__Task instructions__:
Read the lines of the data below and retrieve those with "Barcelona".

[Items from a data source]
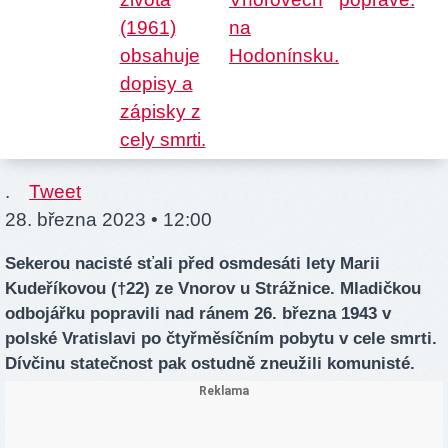
.
Tweet
28. března 2023 • 12:00
Sekerou nacisté sťali před osmdesáti lety Marii
Kudeříkovou (†22) ze Vnorov u Strážnice. Mladičkou
odbojářku popravili nad ránem 26. března 1943 v
polské Vratislavi po čtyřměsíčním pobytu v cele smrti.
Dívčinu statečnost pak ostudně zneužili komunisté.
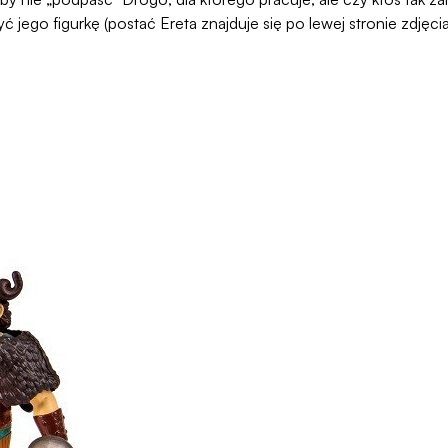
ć jego figurkę (postać Ereta znajduje się po lewej stronie zdję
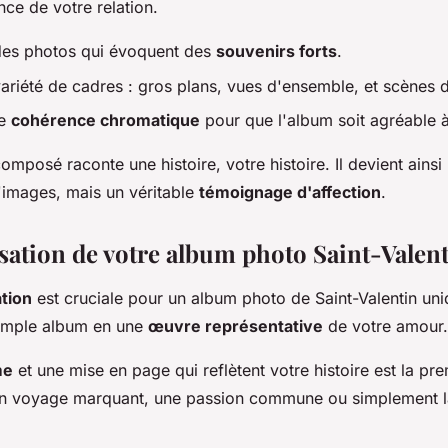
nce de votre relation.
des photos qui évoquent des
souvenirs forts
.
variété de cadres : gros plans, vues d'ensemble, et scènes d
ne
cohérence chromatique
pour que l'album soit agréable à
mposé raconte une histoire, votre histoire. Il devient ainsi
d'images, mais un véritable
témoignage d'affection
.
sation de votre album photo Saint-Valen
tion
est cruciale pour un album photo de Saint-Valentin uni
simple album en une
œuvre représentative
de votre amour.
me
et une mise en page qui reflètent votre histoire est la pr
un voyage marquant, une passion commune ou simplement l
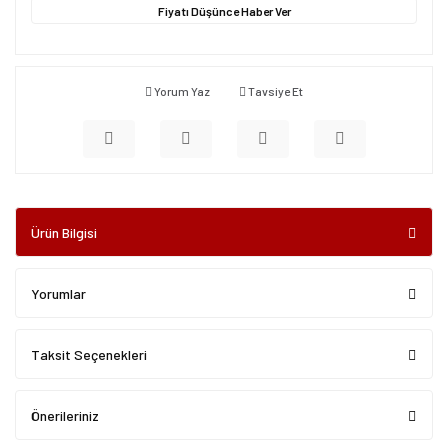
Fiyatı Düşünce Haber Ver
Yorum Yaz
Tavsiye Et
Ürün Bilgisi
Yorumlar
Taksit Seçenekleri
Önerileriniz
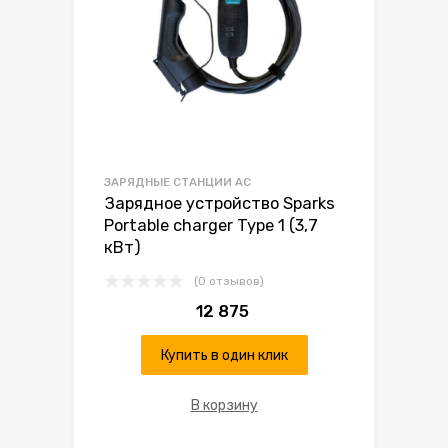
ЗАРЯДНЫЕ СТАНЦИИ AC
Зарядное устройство Sparks
Portable charger Type 1 (3,7
кВт)
(0 отзывов)
12 875
Купить в один клик
В корзину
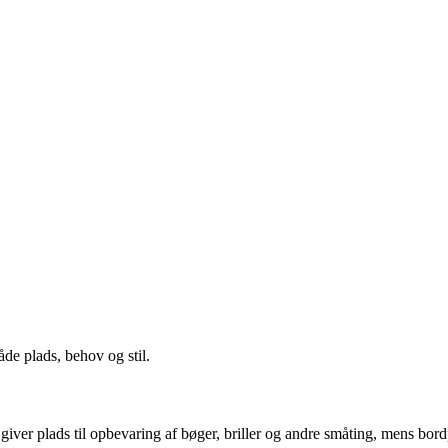
de plads, behov og stil.
 giver plads til opbevaring af bøger, briller og andre småting, mens bord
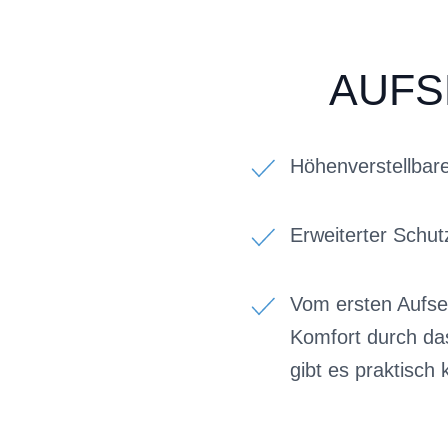
AUFS
Höhenverstellbar
Erweiterter Schut
Vom ersten Aufse
Komfort durch da
gibt es praktisch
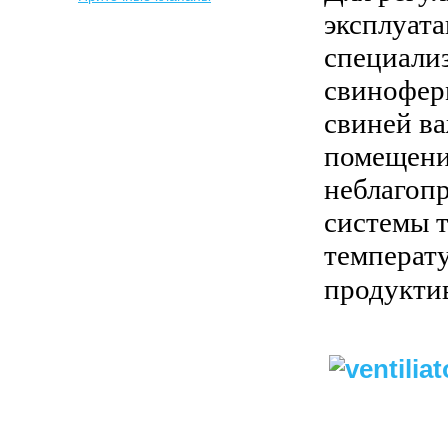
эксплуат
специали
свинофер
свиней ва
помещении
неблагоп
системы 
температу
продукти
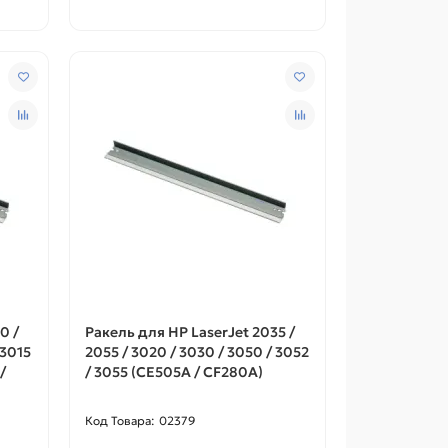
0 /
Ракель для HP LaserJet 2035 /
 3015
2055 / 3020 / 3030 / 3050 / 3052
/
/ 3055 (CE505A / CF280A)
02379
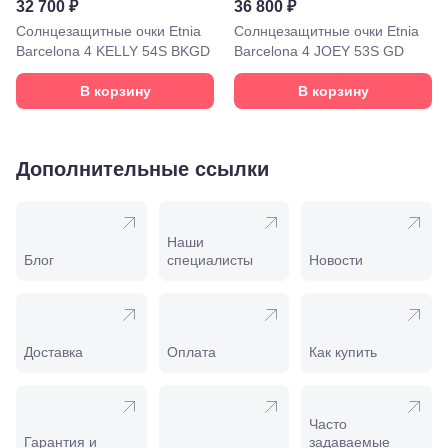
32 700 ₽
36 800 ₽
Моздок,
Солнцезащитные очки Etnia
Солнцезащитные очки Etnia
ул.
Barcelona 4 KELLY 54S BKGD
Barcelona 4 JOEY 53S GD
Кирова,
122а
Нальчик,
В корзину
В корзину
пр.
Ленина,
22
Невинномысск,
Дополнительные ссылки
ул. Гагарина,
55
Новороссийск,
ул. Серова,
Наши
10/ ул.
Блог
специалисты
Новости
Лейтенанта
Шмидта,
38/40
Пятигорск,
пр.
Доставка
Оплата
Как купить
Калинина,
98
Славянск-
на-Кубани,
Часто
ул.
Гарантия и
задаваемые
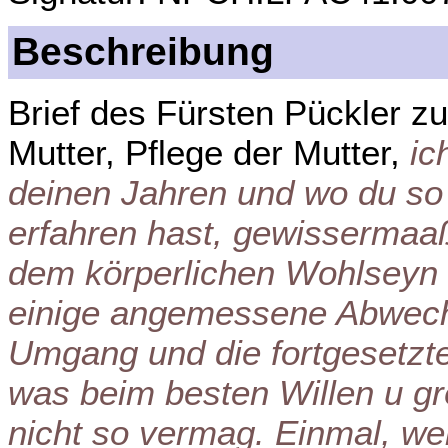
Beschreibung
Brief des Fürsten Pückler 
Mutter, Pflege der Mutter,
ic
deinen Jahren und wo du s
erfahren hast, gewissermaaß
dem körperlichen Wohlseyn 
einige angemessene Abwech
Umgang und die fortgesetzte 
was beim besten Willen u grö
nicht so vermag. Einmal, we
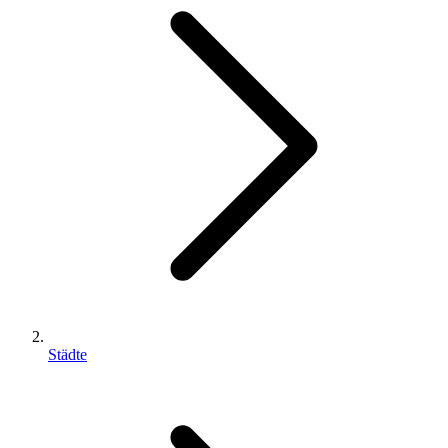
Städte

__Response__:
Barcelona 4 KELLY 54S BKGD
Barcelona 4 JOEY 53S GD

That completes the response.